The task >> Return an exact copy of the entries, skipping any picture you find.
━━ Data ━━
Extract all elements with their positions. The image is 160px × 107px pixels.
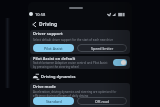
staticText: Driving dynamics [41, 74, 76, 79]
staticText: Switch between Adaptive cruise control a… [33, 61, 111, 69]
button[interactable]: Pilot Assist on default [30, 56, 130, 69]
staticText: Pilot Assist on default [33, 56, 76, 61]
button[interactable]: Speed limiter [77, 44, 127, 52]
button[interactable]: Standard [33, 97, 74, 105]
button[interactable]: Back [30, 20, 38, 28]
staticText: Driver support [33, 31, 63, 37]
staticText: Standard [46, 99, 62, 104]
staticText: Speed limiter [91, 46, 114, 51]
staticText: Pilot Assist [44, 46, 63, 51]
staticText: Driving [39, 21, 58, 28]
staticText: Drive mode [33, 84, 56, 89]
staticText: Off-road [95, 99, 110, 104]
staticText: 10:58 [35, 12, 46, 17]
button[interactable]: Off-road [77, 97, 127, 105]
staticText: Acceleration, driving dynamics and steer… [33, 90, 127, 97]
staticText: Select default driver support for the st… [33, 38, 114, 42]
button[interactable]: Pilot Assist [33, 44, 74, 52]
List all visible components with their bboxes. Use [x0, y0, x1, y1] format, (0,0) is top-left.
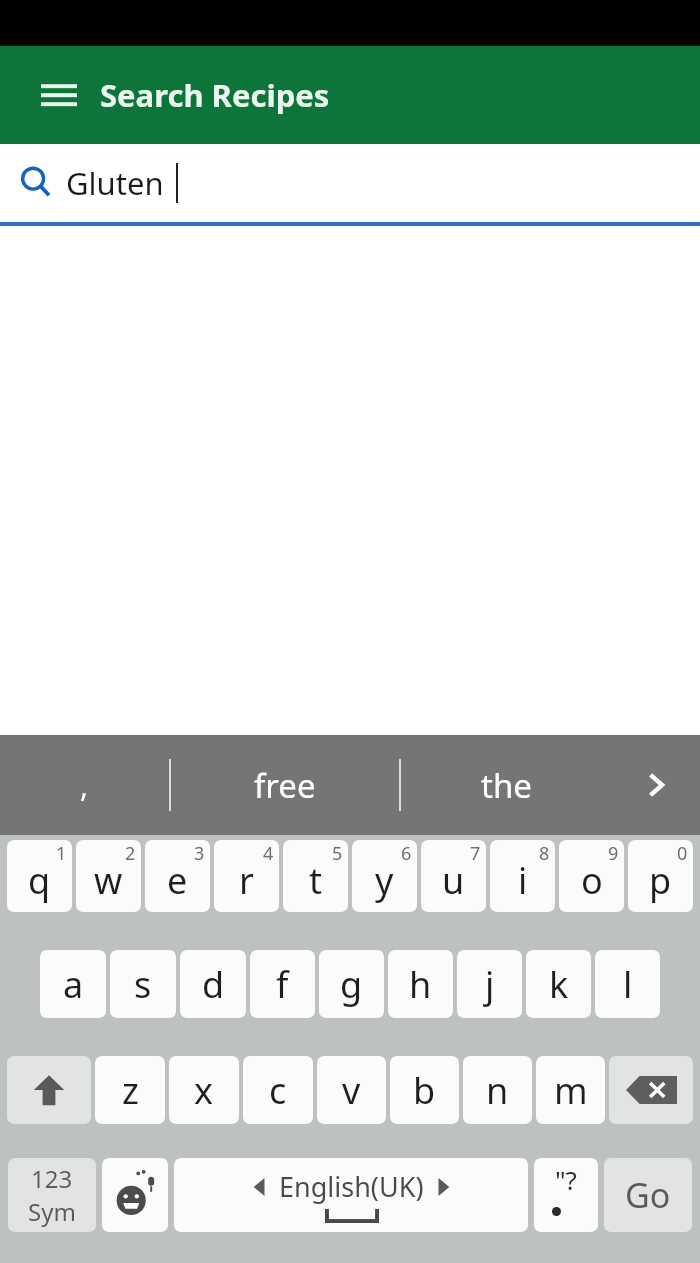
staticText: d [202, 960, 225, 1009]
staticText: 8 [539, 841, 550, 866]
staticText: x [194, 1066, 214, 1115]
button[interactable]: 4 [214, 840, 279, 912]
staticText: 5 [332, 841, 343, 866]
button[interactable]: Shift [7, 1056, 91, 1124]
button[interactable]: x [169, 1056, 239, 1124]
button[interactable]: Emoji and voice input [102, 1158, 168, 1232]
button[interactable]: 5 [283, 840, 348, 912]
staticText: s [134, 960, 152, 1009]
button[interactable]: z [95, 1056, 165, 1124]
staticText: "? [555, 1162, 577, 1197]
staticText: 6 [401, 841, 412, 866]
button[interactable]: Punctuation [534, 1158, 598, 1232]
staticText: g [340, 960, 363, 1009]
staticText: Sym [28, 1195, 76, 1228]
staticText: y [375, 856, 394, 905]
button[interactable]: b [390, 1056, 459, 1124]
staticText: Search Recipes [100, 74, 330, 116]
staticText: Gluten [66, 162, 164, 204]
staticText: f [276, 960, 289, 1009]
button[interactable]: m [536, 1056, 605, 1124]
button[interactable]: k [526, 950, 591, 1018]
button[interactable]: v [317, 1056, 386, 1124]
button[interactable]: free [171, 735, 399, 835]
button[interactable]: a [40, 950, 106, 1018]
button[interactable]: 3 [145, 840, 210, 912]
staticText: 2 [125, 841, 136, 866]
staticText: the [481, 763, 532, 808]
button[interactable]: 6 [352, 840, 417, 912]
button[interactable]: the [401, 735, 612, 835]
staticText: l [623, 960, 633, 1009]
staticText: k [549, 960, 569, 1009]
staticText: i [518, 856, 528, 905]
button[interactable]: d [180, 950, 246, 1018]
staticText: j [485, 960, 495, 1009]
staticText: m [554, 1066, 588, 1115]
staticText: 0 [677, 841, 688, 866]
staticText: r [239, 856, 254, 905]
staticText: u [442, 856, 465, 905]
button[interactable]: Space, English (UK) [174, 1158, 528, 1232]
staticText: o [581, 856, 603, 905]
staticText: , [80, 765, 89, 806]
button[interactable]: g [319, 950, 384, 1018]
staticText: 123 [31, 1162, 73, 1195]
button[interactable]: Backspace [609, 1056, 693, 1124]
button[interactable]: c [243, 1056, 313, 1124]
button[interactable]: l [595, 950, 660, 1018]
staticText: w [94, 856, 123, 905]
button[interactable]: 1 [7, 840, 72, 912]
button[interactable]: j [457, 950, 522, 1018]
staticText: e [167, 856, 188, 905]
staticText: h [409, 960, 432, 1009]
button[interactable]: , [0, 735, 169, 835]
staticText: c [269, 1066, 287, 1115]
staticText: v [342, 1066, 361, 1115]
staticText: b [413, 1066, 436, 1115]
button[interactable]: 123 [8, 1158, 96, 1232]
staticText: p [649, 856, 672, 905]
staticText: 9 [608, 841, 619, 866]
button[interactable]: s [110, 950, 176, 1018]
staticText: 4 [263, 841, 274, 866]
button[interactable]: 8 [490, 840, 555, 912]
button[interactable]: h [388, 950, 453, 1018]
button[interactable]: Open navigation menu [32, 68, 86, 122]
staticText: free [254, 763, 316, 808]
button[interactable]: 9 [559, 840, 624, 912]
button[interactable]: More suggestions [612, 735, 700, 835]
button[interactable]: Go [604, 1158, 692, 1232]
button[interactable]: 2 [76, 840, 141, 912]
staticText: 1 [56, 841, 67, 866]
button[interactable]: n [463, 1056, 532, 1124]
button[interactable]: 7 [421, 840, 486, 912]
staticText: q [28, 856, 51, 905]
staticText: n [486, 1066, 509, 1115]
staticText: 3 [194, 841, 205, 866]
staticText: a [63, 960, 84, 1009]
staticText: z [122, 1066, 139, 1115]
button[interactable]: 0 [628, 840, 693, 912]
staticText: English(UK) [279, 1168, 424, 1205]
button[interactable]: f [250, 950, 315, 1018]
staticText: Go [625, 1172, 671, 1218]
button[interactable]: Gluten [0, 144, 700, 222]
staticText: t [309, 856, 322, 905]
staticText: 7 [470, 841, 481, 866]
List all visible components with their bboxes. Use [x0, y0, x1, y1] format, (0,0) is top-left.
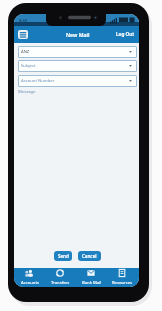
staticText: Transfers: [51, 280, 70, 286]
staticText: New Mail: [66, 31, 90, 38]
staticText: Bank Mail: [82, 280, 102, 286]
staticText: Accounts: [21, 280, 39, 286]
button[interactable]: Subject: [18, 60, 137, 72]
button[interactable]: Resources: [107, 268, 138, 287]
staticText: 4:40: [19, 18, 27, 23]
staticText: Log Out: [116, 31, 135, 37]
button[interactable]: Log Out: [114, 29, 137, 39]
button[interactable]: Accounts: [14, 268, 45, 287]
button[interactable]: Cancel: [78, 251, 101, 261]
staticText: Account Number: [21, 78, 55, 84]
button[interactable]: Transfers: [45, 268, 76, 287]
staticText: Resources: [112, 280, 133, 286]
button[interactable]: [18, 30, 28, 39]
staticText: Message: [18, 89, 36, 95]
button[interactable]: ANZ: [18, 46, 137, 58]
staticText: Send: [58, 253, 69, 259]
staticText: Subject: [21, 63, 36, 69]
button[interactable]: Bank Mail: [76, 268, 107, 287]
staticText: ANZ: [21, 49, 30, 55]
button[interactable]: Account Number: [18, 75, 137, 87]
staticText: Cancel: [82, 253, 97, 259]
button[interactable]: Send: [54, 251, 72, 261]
━━━
The completed task >>
Extract all elements with their positions. The image is 160px × 107px pixels.
staticText: Driving dynamics [41, 74, 76, 79]
staticText: Switch between Adaptive cruise control a… [33, 61, 111, 69]
button[interactable]: Pilot Assist on default [30, 56, 130, 69]
staticText: Pilot Assist on default [33, 56, 76, 61]
button[interactable]: Speed limiter [77, 44, 127, 52]
button[interactable]: Standard [33, 97, 74, 105]
button[interactable]: Back [30, 20, 38, 28]
staticText: Driver support [33, 31, 63, 37]
staticText: Standard [46, 99, 62, 104]
staticText: Speed limiter [91, 46, 114, 51]
staticText: Pilot Assist [44, 46, 63, 51]
staticText: Driving [39, 21, 58, 28]
staticText: Drive mode [33, 84, 56, 89]
staticText: Off-road [95, 99, 110, 104]
staticText: 10:58 [35, 12, 46, 17]
button[interactable]: Off-road [77, 97, 127, 105]
staticText: Acceleration, driving dynamics and steer… [33, 90, 127, 97]
staticText: Select default driver support for the st… [33, 38, 114, 42]
button[interactable]: Pilot Assist [33, 44, 74, 52]
List all visible components with their bboxes. Use [x0, y0, x1, y1] format, (0,0) is top-left.
staticText: d [202, 960, 225, 1009]
staticText: 8 [539, 841, 550, 866]
staticText: x [194, 1066, 214, 1115]
button[interactable]: 4 [214, 840, 279, 912]
staticText: 5 [332, 841, 343, 866]
button[interactable]: Shift [7, 1056, 91, 1124]
button[interactable]: x [169, 1056, 239, 1124]
button[interactable]: Emoji and voice input [102, 1158, 168, 1232]
button[interactable]: 5 [283, 840, 348, 912]
staticText: s [134, 960, 152, 1009]
button[interactable]: z [95, 1056, 165, 1124]
staticText: "? [555, 1162, 577, 1197]
staticText: 6 [401, 841, 412, 866]
button[interactable]: Punctuation [534, 1158, 598, 1232]
staticText: g [340, 960, 363, 1009]
staticText: Sym [28, 1195, 76, 1228]
staticText: y [375, 856, 394, 905]
button[interactable]: b [390, 1056, 459, 1124]
staticText: Search Recipes [100, 74, 330, 116]
staticText: Gluten [66, 162, 164, 204]
staticText: f [276, 960, 289, 1009]
button[interactable]: m [536, 1056, 605, 1124]
button[interactable]: k [526, 950, 591, 1018]
button[interactable]: v [317, 1056, 386, 1124]
button[interactable]: free [171, 735, 399, 835]
button[interactable]: a [40, 950, 106, 1018]
button[interactable]: 3 [145, 840, 210, 912]
staticText: 2 [125, 841, 136, 866]
staticText: the [481, 763, 532, 808]
button[interactable]: 6 [352, 840, 417, 912]
button[interactable]: the [401, 735, 612, 835]
staticText: l [623, 960, 633, 1009]
staticText: k [549, 960, 569, 1009]
staticText: i [518, 856, 528, 905]
button[interactable]: d [180, 950, 246, 1018]
staticText: j [485, 960, 495, 1009]
staticText: m [554, 1066, 588, 1115]
staticText: 0 [677, 841, 688, 866]
staticText: r [239, 856, 254, 905]
staticText: u [442, 856, 465, 905]
button[interactable]: Space, English (UK) [174, 1158, 528, 1232]
staticText: o [581, 856, 603, 905]
staticText: , [80, 765, 89, 806]
button[interactable]: g [319, 950, 384, 1018]
staticText: 123 [31, 1162, 73, 1195]
button[interactable]: Backspace [609, 1056, 693, 1124]
button[interactable]: c [243, 1056, 313, 1124]
button[interactable]: l [595, 950, 660, 1018]
staticText: w [94, 856, 123, 905]
button[interactable]: 1 [7, 840, 72, 912]
button[interactable]: j [457, 950, 522, 1018]
staticText: e [167, 856, 188, 905]
staticText: h [409, 960, 432, 1009]
button[interactable]: , [0, 735, 169, 835]
staticText: c [269, 1066, 287, 1115]
staticText: v [342, 1066, 361, 1115]
staticText: b [413, 1066, 436, 1115]
button[interactable]: 123 [8, 1158, 96, 1232]
staticText: p [649, 856, 672, 905]
staticText: 9 [608, 841, 619, 866]
button[interactable]: s [110, 950, 176, 1018]
staticText: 4 [263, 841, 274, 866]
button[interactable]: 8 [490, 840, 555, 912]
button[interactable]: h [388, 950, 453, 1018]
button[interactable]: Open navigation menu [32, 68, 86, 122]
staticText: free [254, 763, 316, 808]
button[interactable]: 9 [559, 840, 624, 912]
button[interactable]: More suggestions [612, 735, 700, 835]
button[interactable]: Go [604, 1158, 692, 1232]
button[interactable]: 2 [76, 840, 141, 912]
staticText: 1 [56, 841, 67, 866]
button[interactable]: n [463, 1056, 532, 1124]
button[interactable]: 7 [421, 840, 486, 912]
staticText: q [28, 856, 51, 905]
staticText: n [486, 1066, 509, 1115]
staticText: 3 [194, 841, 205, 866]
staticText: a [63, 960, 84, 1009]
staticText: z [122, 1066, 139, 1115]
button[interactable]: 0 [628, 840, 693, 912]
staticText: English(UK) [279, 1168, 424, 1205]
button[interactable]: f [250, 950, 315, 1018]
staticText: Go [625, 1172, 671, 1218]
button[interactable]: Gluten [0, 144, 700, 222]
staticText: t [309, 856, 322, 905]
staticText: 7 [470, 841, 481, 866]
List all visible components with their bboxes. Use [x0, y0, x1, y1] format, (0,0) is top-left.
staticText: Transfers: [51, 280, 70, 286]
staticText: New Mail: [66, 31, 90, 38]
staticText: Bank Mail: [82, 280, 102, 286]
staticText: Accounts: [21, 280, 39, 286]
button[interactable]: Subject: [18, 60, 137, 72]
button[interactable]: Resources: [107, 268, 138, 287]
staticText: 4:40: [19, 18, 27, 23]
staticText: Log Out: [116, 31, 135, 37]
button[interactable]: Log Out: [114, 29, 137, 39]
button[interactable]: Accounts: [14, 268, 45, 287]
button[interactable]: Cancel: [78, 251, 101, 261]
staticText: Account Number: [21, 78, 55, 84]
button[interactable]: Transfers: [45, 268, 76, 287]
staticText: Resources: [112, 280, 133, 286]
button[interactable]: [18, 30, 28, 39]
staticText: Message: [18, 89, 36, 95]
button[interactable]: ANZ: [18, 46, 137, 58]
staticText: Send: [58, 253, 69, 259]
staticText: Subject: [21, 63, 36, 69]
button[interactable]: Bank Mail: [76, 268, 107, 287]
staticText: ANZ: [21, 49, 30, 55]
button[interactable]: Account Number: [18, 75, 137, 87]
staticText: Cancel: [82, 253, 97, 259]
button[interactable]: Send: [54, 251, 72, 261]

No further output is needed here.